My notes on the British pop musical.A 53-minute feature, directed by Douglas Hickox (Theatre of Blood), scripted by Stewart Farrar and star Lance Percival, with additional material by Willie Rushton. While Frankie Vaughan (top-billed) does his weirdly smarmy hit ‘Give Me the Moonlight’, with an Astaire-style top hat and cane and and about a ton of hair product glistening under the arc-lights — unbelievably getting a screaming reaction to rival the Beatles –, electrician Richard Abel (Percival) takes tea and falls asleep up in the rigging, then dreams the rest of the film, which follows his night out on the town with a ‘fat friend’ (Willie Rushton) as an excuse to get in a ton of musical number from acts like Dusty Springfield, Mr Acker Bilk, the Bachelors, Cloda Rogers, Jan and Kelly and the Hollies. It’s an amazing range … from genius to embarrassing to cult to nostalgia to fluff to who-the-hell-are-Jan-and-Kelly?), though as often in these thrown-together-to-take-advantage-of-passing-celebrity pop musical anthologies, the rights to the acts’ proper hits were tied up and so they have to do unmemorable B-side material. Though it takes place, as they say, all over town, the whole thing is shot in the studio with painted flats representing Covent Garden, the West End, etc. It’s almost a parody of those ‘London in the Raw’ mock-docs, with an acid Scots-accented voice-over (Stephen Jack) putting down the English, a bunny club where people ‘can feel naughty without actually being naughty’ and generally getting in snide remarks when he can.

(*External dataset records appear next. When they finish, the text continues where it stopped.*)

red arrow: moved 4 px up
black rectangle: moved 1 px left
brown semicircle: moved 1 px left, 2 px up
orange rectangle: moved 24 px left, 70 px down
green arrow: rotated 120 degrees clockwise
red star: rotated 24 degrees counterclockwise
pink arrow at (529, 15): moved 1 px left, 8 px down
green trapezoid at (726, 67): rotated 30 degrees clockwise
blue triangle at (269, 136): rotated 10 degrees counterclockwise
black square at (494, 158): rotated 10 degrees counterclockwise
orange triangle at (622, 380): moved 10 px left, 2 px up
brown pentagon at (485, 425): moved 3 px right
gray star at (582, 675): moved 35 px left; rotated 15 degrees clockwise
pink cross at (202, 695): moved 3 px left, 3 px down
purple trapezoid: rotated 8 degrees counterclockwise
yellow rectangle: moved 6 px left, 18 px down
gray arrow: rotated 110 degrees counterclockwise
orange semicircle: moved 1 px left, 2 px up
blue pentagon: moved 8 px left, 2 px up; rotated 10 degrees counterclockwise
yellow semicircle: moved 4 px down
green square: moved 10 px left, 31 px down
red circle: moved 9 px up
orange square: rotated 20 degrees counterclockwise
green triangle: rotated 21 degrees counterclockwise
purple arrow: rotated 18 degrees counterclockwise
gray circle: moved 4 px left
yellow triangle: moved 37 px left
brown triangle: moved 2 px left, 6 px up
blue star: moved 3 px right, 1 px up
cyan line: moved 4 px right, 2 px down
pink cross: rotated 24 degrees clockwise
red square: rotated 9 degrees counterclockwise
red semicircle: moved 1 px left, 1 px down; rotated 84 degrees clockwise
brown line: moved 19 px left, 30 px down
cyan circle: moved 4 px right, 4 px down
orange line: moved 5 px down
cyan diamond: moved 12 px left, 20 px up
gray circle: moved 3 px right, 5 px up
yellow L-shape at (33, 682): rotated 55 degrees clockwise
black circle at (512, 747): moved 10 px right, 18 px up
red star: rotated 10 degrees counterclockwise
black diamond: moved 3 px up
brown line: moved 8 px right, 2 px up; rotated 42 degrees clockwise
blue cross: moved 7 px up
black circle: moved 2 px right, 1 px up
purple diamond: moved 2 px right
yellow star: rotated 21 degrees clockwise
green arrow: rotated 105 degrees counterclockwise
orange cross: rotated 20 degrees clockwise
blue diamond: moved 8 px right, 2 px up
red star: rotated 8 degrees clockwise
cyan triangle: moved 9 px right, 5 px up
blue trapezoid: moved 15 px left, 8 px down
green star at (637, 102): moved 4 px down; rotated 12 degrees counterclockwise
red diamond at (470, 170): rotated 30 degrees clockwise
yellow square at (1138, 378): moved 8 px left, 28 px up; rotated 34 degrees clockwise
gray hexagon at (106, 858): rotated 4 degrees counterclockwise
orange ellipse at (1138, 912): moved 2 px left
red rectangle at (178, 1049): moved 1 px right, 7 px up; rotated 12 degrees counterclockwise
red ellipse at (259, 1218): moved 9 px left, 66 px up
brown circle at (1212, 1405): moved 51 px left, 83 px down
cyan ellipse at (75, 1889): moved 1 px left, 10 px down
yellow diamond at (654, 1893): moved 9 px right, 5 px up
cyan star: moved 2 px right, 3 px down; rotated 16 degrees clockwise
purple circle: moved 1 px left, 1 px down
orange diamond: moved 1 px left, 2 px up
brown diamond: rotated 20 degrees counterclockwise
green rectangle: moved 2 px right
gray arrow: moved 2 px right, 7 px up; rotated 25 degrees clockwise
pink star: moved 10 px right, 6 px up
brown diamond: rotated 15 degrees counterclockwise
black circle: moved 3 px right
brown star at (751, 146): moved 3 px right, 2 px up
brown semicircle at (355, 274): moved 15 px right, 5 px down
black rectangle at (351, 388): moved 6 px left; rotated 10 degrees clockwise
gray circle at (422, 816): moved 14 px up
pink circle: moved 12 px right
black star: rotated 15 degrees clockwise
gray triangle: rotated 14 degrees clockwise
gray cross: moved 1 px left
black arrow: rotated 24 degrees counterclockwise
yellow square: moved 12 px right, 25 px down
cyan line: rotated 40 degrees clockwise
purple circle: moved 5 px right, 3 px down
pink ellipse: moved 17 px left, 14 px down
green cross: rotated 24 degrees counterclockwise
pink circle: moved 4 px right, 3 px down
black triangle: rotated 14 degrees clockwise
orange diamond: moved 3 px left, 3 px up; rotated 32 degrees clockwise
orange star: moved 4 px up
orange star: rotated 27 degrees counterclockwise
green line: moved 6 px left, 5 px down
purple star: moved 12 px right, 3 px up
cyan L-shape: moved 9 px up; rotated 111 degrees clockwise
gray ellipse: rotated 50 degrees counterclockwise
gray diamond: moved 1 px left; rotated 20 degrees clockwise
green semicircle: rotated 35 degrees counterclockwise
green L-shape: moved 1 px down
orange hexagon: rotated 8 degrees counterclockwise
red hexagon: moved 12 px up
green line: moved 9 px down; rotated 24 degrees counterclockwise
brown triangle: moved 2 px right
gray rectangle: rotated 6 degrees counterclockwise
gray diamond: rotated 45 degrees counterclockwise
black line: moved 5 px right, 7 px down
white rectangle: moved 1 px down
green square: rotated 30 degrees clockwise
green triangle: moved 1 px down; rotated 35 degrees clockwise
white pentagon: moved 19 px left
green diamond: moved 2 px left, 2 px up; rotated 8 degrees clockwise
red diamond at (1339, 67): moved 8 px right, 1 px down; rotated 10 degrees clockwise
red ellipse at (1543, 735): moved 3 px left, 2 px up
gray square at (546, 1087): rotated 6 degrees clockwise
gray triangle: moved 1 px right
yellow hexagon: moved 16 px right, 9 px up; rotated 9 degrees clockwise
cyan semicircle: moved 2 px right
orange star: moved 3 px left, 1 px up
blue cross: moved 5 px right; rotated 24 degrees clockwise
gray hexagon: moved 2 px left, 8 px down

It’s mildly saucy for its genre, with a striptease (from Ingrid Anthofer) that gets joke reactions from a sweaty Salvation army officer (poet Ivor Cutler) and a mannish cigar-smoking woman in cutaways before it’s played in reverse as the dancer seems magically to pull on her clothes – with a final peek-a-boo nipple shot I’ll wager wasn’t in the UK release version in 1964. Paul Raymond appears as himself, apparently, and graciously lent Miss Anthofer (furs by Deanfield London-Paris) to the production. Thanks, Paul. The Springfields go through a hideous Mexican-themed number (‘Maracabamba’) which does Dusty few favours – though her robotic dance movements are New Wave avant la lettre. Acker does a Volga Boatman jazz, with a (real) muzzled bear and a dancer (April Olrich) gyrating in fake snow – then there’s Rushton in a tache as a comedy union spokesman complaining about the use of a Russian bear as the band run about sped-up in silent film style. Acker does a double entendre song on a pub set, ‘I’ve Been Sippin’ Cider Beside ‘Er’. Frankie sings ‘The Trouble With Man is Woman’, which confirms his macho obnoxiousness – in a ‘20s themed number, he seems to have knocked up one of the dancers – but two finger-snapping barmaids (yes, they’re Jan and Kelly) respond with ‘The Trouble With Woman is Man’. Somehow Dean Martin could get away with singing while chugging a cocktail, but Frankie and Acker both try the same act while hoisting pints and just look like prats. Dusty belts out ‘If I Was Down and Out Would You Be There?’ with the Springfields in a mock-up of Covent Garden fruit and veg market, which is on the all-over-town course because of the early morning opening hours in the pubs.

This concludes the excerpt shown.